• MATERIAL FOR THIS EXERCISE
....

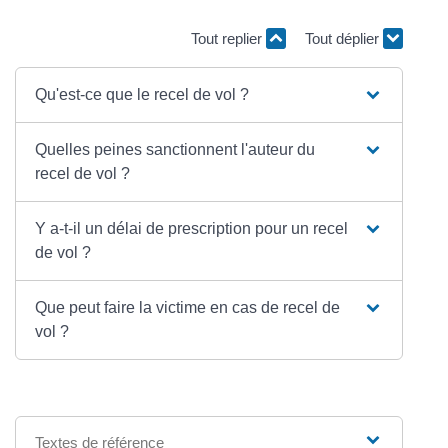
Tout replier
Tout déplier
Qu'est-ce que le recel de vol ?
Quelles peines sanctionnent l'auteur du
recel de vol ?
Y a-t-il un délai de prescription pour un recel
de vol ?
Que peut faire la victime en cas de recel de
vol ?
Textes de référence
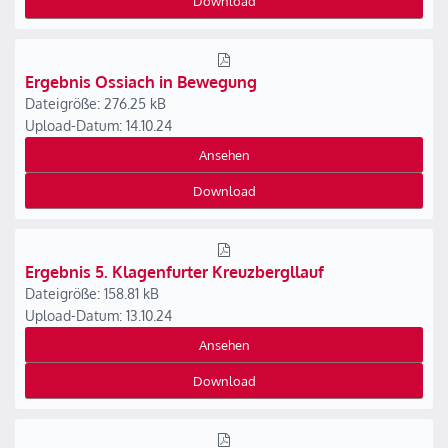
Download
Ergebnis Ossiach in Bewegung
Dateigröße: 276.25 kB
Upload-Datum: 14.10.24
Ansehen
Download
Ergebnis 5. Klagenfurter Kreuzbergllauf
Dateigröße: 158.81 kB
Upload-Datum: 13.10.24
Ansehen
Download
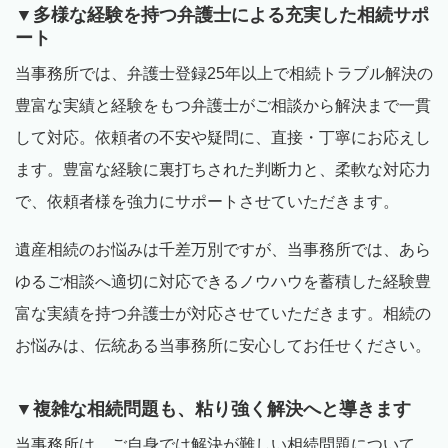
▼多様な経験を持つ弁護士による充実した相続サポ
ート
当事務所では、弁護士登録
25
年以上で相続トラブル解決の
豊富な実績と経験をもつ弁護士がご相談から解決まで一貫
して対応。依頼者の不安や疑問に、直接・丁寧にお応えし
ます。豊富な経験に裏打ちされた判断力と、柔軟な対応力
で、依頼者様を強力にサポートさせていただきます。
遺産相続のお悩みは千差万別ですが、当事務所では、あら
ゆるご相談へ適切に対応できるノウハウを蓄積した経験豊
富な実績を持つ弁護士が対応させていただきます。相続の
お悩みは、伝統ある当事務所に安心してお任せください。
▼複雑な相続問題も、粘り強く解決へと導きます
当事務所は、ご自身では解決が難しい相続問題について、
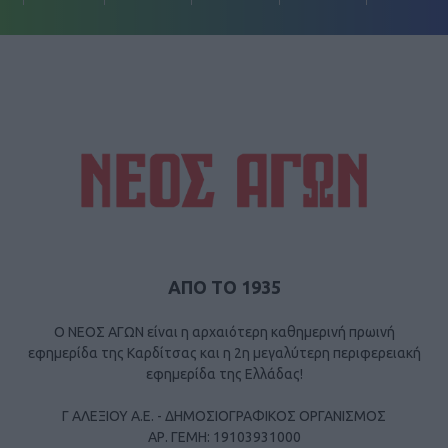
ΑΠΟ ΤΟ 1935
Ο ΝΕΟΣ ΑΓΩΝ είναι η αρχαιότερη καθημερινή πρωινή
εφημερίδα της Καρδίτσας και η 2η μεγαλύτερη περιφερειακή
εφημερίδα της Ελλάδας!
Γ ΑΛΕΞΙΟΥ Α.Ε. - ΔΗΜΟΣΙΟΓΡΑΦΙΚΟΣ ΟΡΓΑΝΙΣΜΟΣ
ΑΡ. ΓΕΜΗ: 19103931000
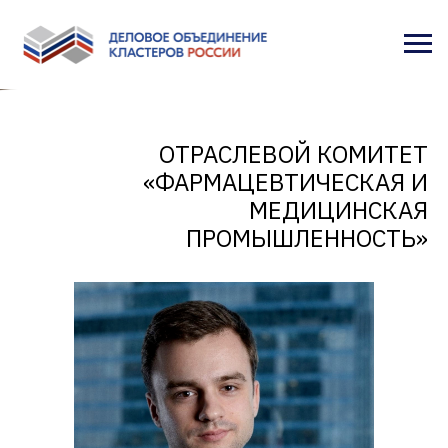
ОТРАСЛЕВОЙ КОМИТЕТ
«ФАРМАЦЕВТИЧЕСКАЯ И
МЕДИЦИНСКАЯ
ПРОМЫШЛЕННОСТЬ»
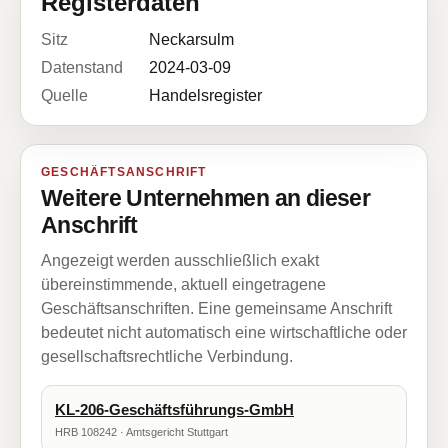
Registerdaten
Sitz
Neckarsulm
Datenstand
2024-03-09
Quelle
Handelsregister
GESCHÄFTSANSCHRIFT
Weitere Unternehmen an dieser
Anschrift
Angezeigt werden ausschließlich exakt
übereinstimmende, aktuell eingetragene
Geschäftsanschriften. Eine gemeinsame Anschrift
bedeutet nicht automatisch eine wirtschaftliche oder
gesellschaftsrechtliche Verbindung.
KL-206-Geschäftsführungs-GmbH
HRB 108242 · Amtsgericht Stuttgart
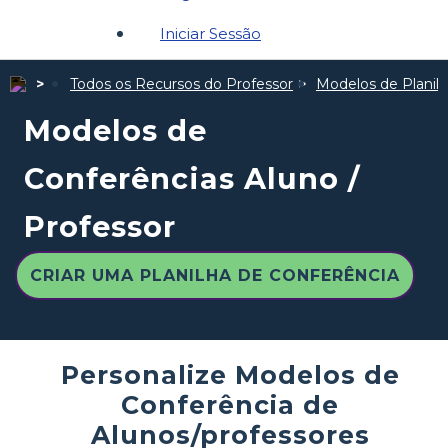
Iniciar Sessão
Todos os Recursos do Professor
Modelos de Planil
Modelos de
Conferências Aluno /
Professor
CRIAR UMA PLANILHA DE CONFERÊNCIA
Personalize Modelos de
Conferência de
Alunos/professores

....

• YOUR ASSIGNMENT
Each line above is to be copied exactly, and the pictures are to be dropped.

• EXERCISE ANSWER
Tout replier
Tout déplier
Qu'est-ce que le recel de vol ?
Quelles peines sanctionnent l'auteur du
recel de vol ?
Y a-t-il un délai de prescription pour un recel
de vol ?
Que peut faire la victime en cas de recel de
vol ?
Textes de référence
Download
Ergebnis Ossiach in Bewegung
Dateigröße: 276.25 kB
Upload-Datum: 14.10.24
Ansehen
Download
Ergebnis 5. Klagenfurter Kreuzbergllauf
Dateigröße: 158.81 kB
Upload-Datum: 13.10.24
Ansehen
Download
▼多様な経験を持つ弁護士による充実した相続サポ
ート
当事務所では、弁護士登録
25
年以上で相続トラブル解決の
豊富な実績と経験をもつ弁護士がご相談から解決まで一貫
して対応。依頼者の不安や疑問に、直接・丁寧にお応えし
ます。豊富な経験に裏打ちされた判断力と、柔軟な対応力
で、依頼者様を強力にサポートさせていただきます。
遺産相続のお悩みは千差万別ですが、当事務所では、あら
ゆるご相談へ適切に対応できるノウハウを蓄積した経験豊
富な実績を持つ弁護士が対応させていただきます。相続の
お悩みは、伝統ある当事務所に安心してお任せください。
▼複雑な相続問題も、粘り強く解決へと導きます
当事務所は、ご自身では解決が難しい相続問題について、
ΑΠΟ ΤΟ 1935
Ο ΝΕΟΣ ΑΓΩΝ είναι η αρχαιότερη καθημερινή πρωινή
εφημερίδα της Καρδίτσας και η 2η μεγαλύτερη περιφερειακή
εφημερίδα της Ελλάδας!
Γ ΑΛΕΞΙΟΥ Α.Ε. - ΔΗΜΟΣΙΟΓΡΑΦΙΚΟΣ ΟΡΓΑΝΙΣΜΟΣ
ΑΡ. ΓΕΜΗ: 19103931000
ОТРАСЛЕВОЙ КОМИТЕТ
«ФАРМАЦЕВТИЧЕСКАЯ И
МЕДИЦИНСКАЯ
ПРОМЫШЛЕННОСТЬ»
Registerdaten
Sitz
Neckarsulm
Datenstand
2024-03-09
Quelle
Handelsregister
GESCHÄFTSANSCHRIFT
Weitere Unternehmen an dieser
Anschrift
Angezeigt werden ausschließlich exakt
übereinstimmende, aktuell eingetragene
Geschäftsanschriften. Eine gemeinsame Anschrift
bedeutet nicht automatisch eine wirtschaftliche oder
gesellschaftsrechtliche Verbindung.
KL-206-Geschäftsführungs-GmbH
HRB 108242 · Amtsgericht Stuttgart
Iniciar Sessão
Todos os Recursos do Professor
Modelos de Planil
Modelos de
Conferências Aluno /
Professor
CRIAR UMA PLANILHA DE CONFERÊNCIA
Personalize Modelos de
Conferência de
Alunos/professores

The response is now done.